À la publication du roman, les insurrections sont encore dans tous les esprits : six années seulement nous séparent alors de leur fin tragique, sans oublier qu’à cette époque Madagascar est toujours une colonie française, l’État insulaire n’ayant pas obtenu son Indépendance avant 1960. Ainsi la composition circulaire du roman, évoquée plus haut, permet également de faire un retour sur l’Histoire. Les insurrections malgaches de 1947 y tiennent une place majeure, le narrateur Lala y participe de manière active, se trouvant pris bien malgré lui dans le cours des événements. Se trace alors un parallèle entre le récit de l’amour déchu et les insurrections qui font office, à quelques années de distance, de Révolution avortée. Par l’entremise du roman nous avons un accès direct aux événements, aux répressions bien évidemment dont ont été victimes les malgaches, la terreur des tirailleurs sénégalais, mais également ces techniques d’action psychologiques entreprises par l’armée française, notamment la manière dont elle manipulait certains maquis.  Stratégies et manœuvres dont elle généralisera l’usage contre les différentes luttes anticoloniales qui essaimeront au cours de la seconde partie du XXèmesiècle.

« Pendant ces périodes troubles, les crimes commis par les Malgaches étaient désignés par les insurgés comme des actes commis par des Vazaha[3] et les actes de folie des Vazaha dénoncés par eux-mêmes comme bestialité de l’ennemi ! La sagesse consistait seulement à écouter sans rien dire, car on n’avait aucune possibilité de vérifier et la seule vérité était que les deux nations étaient revenues au temps des grottes et des tanières primitives » (p. 126).

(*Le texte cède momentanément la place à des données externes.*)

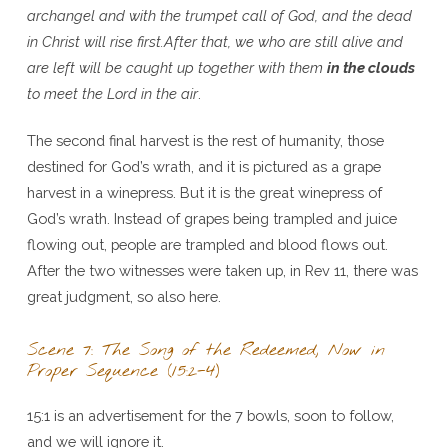
archangel and with the trumpet call of God, and the dead
in Christ will rise first.After that, we who are still alive and
are left will be caught up together with them
in the clouds
to meet the Lord in the air
.
The second final harvest is the rest of humanity, those
destined for God’s wrath, and it is pictured as a grape
harvest in a winepress. But it is the great winepress of
God’s wrath. Instead of grapes being trampled and juice
flowing out, people are trampled and blood flows out.
After the two witnesses were taken up, in Rev 11, there was
great judgment, so also here.
Scene 7: The Song of the Redeemed, Now in
Proper Sequence (15:2-4)
15:1 is an advertisement for the 7 bowls, soon to follow,
and we will ignore it.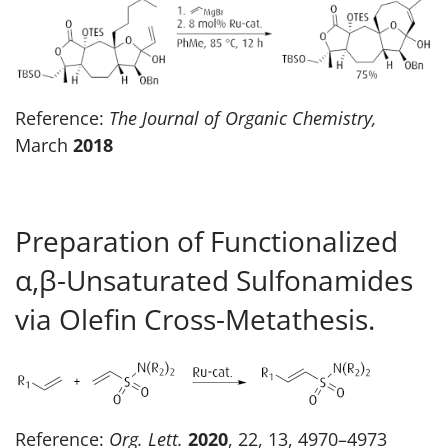
Reference:
The Journal of Organic Chemistry,
March
2018
Preparation of Functionalized
α,β-Unsaturated Sulfonamides
via Olefin Cross-Metathesis.
Reference:
Org. Lett.
2020
, 22, 13, 4970–4973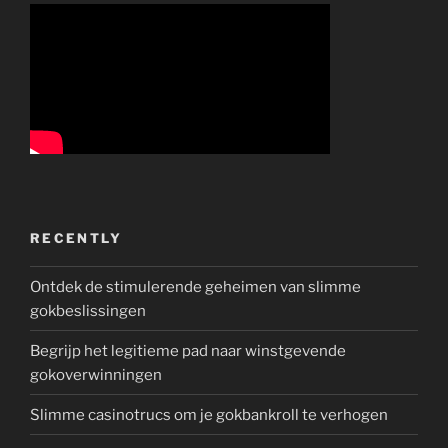
RECENTLY
Ontdek de stimulerende geheimen van slimme
gokbeslissingen
Begrijp het legitieme pad naar winstgevende
gokoverwinningen
Slimme casinotrucs om je gokbankroll te verhogen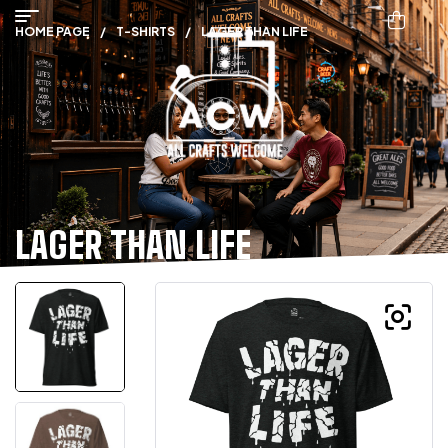
HOME PAGE
/
T-SHIRTS
/
LAGER THAN LIFE
LAGER THAN LIFE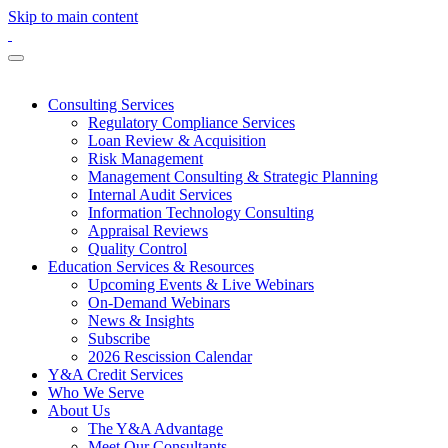
Skip to main content
Consulting Services
Regulatory Compliance Services
Loan Review & Acquisition
Risk Management
Management Consulting & Strategic Planning
Internal Audit Services
Information Technology Consulting
Appraisal Reviews
Quality Control
Education Services & Resources
Upcoming Events & Live Webinars
On-Demand Webinars
News & Insights
Subscribe
2026 Rescission Calendar
Y&A Credit Services
Who We Serve
About Us
The Y&A Advantage
Meet Our Consultants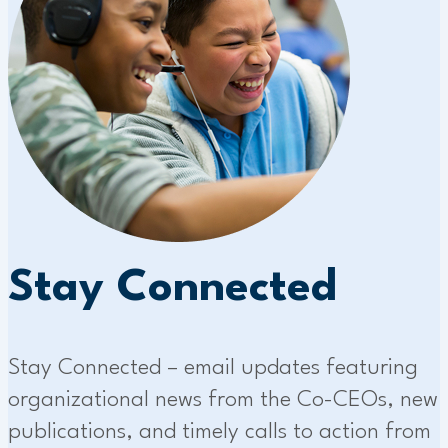
Stay Connected
Stay Connected – email updates featuring
organizational news from the Co-CEOs, new
publications, and timely calls to action from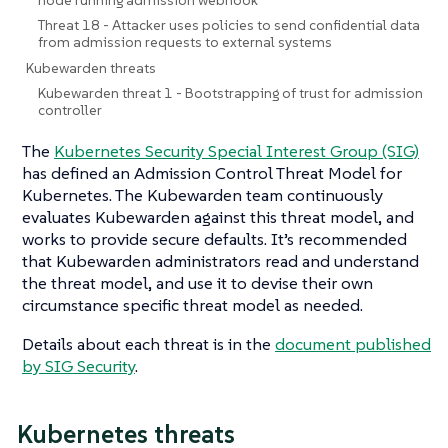
Threat 18 - Attacker uses policies to send confidential data
from admission requests to external systems
Kubewarden threats
Kubewarden threat 1 - Bootstrapping of trust for admission
controller
The
Kubernetes Security Special Interest Group (SIG)
has defined an Admission Control Threat Model for
Kubernetes. The Kubewarden team continuously
evaluates Kubewarden against this threat model, and
works to provide secure defaults. It’s recommended
that Kubewarden administrators read and understand
the threat model, and use it to devise their own
circumstance specific threat model as needed.
Details about each threat is in the
document published
by SIG Security
.
Kubernetes threats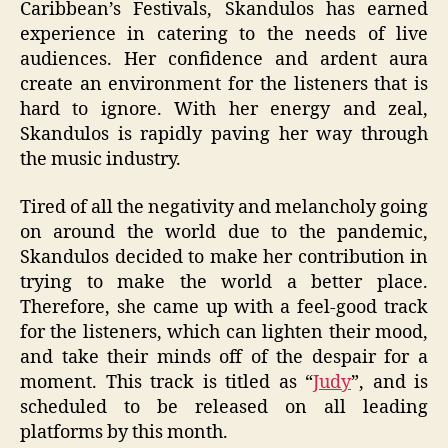
Caribbean’s Festivals, Skandulos has earned
experience in catering to the needs of live
audiences. Her confidence and ardent aura
create an environment for the listeners that is
hard to ignore. With her energy and zeal,
Skandulos is rapidly paving her way through
the music industry.
Tired of all the negativity and melancholy going
on around the world due to the pandemic,
Skandulos decided to make her contribution in
trying to make the world a better place.
Therefore, she came up with a feel-good track
for the listeners, which can lighten their mood,
and take their minds off of the despair for a
moment. This track is titled as “
Judy
”, and is
scheduled to be released on all leading
platforms by this month.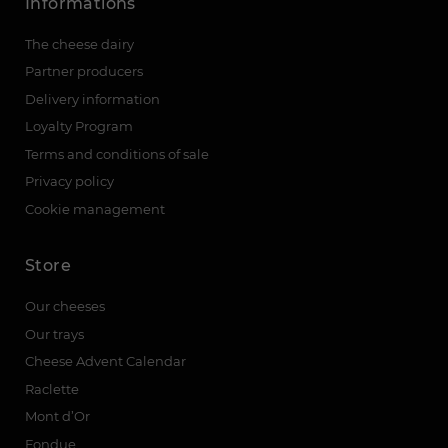
Informations
The cheese dairy
Partner producers
Delivery information
Loyalty Program
Terms and conditions of sale
Privacy policy
Cookie management
Store
Our cheeses
Our trays
Cheese Advent Calendar
Raclette
Mont d’Or
Fondue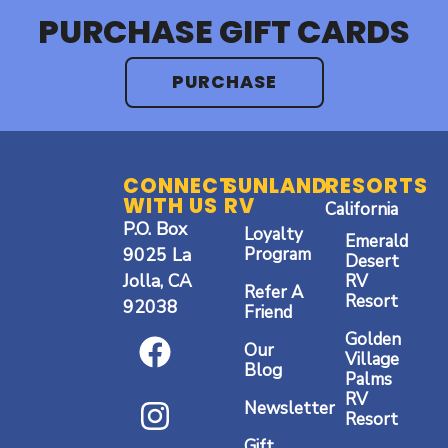
PURCHASE GIFT CARDS
PURCHASE
CONNECT
SUNLAND
RESORTS
WITH US
RV
California
P.O. Box
Loyalty
Emerald
9025 La
Program
Desert
Jolla, CA
RV
Refer A
Resort
92038
Friend
F
I
Y
Golden
Our
a
n
o
Village
Blog
Palms
c
s
u
RV
Newsletter
Resort
e
t
t
Gift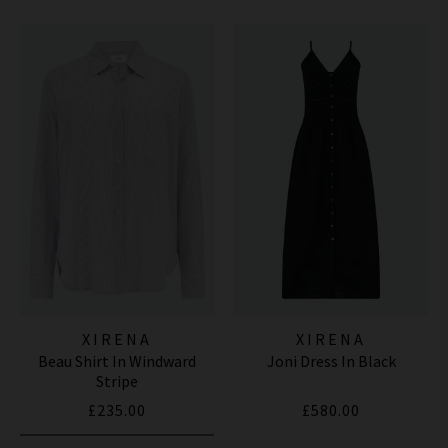
XIRENA
XIRENA
Beau Shirt In Windward
Joni Dress In Black
Stripe
£235.00
£580.00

L’immersion dans cette insurrection donnera lieu à plusieurs interrogations au sujet de la lutte anticoloniale pour l’émancipation du peuple malgache. Comme nombre de peuples colonisés, ce dernier s’interrogeait collectivement sur la manière de porter cette lutte.

« – Non ! Exiger son indépendance n’est pas folie, mais passer de la discussion à l’affrontement par les armes, où l’on ne risque pas de gagner, ça l’est ! Je ne suis pas politicien, Lizy, mais je ne crois pas à la folie de nos dirigeants qui ont dû y réfléchir, et c’est pour ça que j’ai de la peine à croire que ces événements aient une origine malgache !… Nous avons commencé à demander notre indépendance selon la voie légale, nous devions rester sur ces positions… » (pp. 73-74).

Il ne faudrait pas pour autant réduire Fofombadiko à une simple fresque historique, l’écriture d’Emilson Daniel Adriamalala se distinguant par son inventivité. À ce sujet il faut saluer le travail de traduction entrepris par Johary Ravaloson, écrivain malgache bilingue à l’œuvre singulière, qui retranscrit avec justesse les nuances de la langue malgache. Quelques notes explicatives permettent de donner la définition et l’usage des quelques termes malgaches qui parsèment le texte. Certaines expressions sont parfois littéralement traduites du malgache, permettant ainsi de retranscrire, en français, les singularités de la langue malgache et de l’écriture d’Andriamalala :

« Comme un seul homme, les Malgaches sans distinction de cheveux, s’unirent derrière leurs représentants, et exigèrent le retour à la souveraineté de la nation » (p. 101).

Traductions littérales qui parfois prennent la forme d’aphorisme : « Quel bénéfice tirerait-on à vouloir mesurer l’eau répandue, qu’on ne peut récupérer ? » (p.191).

Une évocation de la littérature malgache, si sommaire soit-elle, ne peut s’écrire sans en passer par l’un de ses maîtres, Jean-Joseph Rabearivelo dont l’un des poèmes ouvre le roman :

« Quand l’Heure-qui-change sonnera,
rappelez-vous, ô très aimée, que le legs
laissé jusqu’ici par mon cœur
pour vous, dans la profondeur de son silence,
est ceci : — Quelques vers à mettre en musique,
De frêles rubans où l’on a attaché les souvenirs… »

Oui, c’est peut-être l’heure qui sonne pour Adriamalala, l’heure d’être lu en français.

 

[1] Pascale Casanova, La République mondiale des lettres, Le Seuil, coll. « Points Essais », Paris, 2008 [1999], p. 203.

[2] Voir Jacques Tronchon, L’Insurrection malgache de 1947, Karthala, Paris, 1988 [1986].

[3] Étrangers ; les blancs en général.